_EXERCISE DIRECTIONS_. Please copy out the entries below exactly, beginning with the line that contains "Document d’accompagnement pour" and ending with the line that contains "Tout UdeM (886, 39)", and include nothing outside that span.

BEGIN EXTRACTED DATA

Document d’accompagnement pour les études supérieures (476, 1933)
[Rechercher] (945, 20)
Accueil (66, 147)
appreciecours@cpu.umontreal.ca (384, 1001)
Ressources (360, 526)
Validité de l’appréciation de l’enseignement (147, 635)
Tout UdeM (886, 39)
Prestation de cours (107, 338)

END EXTRACTED DATA
BEGIN EXTRACTED DATA

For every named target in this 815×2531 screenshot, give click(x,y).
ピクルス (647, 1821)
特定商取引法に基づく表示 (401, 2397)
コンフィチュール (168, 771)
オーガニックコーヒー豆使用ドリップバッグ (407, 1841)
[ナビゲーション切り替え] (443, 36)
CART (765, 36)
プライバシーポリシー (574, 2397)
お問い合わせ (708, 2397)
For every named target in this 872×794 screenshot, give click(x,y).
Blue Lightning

END EXTRACTED DATA

_TASK ANSWER_.
Document d’accompagnement pour les études supérieures (476, 1933)
[Rechercher] (945, 20)
Accueil (66, 147)
appreciecours@cpu.umontreal.ca (384, 1001)
Ressources (360, 526)
Validité de l’appréciation de l’enseignement (147, 635)
Tout UdeM (886, 39)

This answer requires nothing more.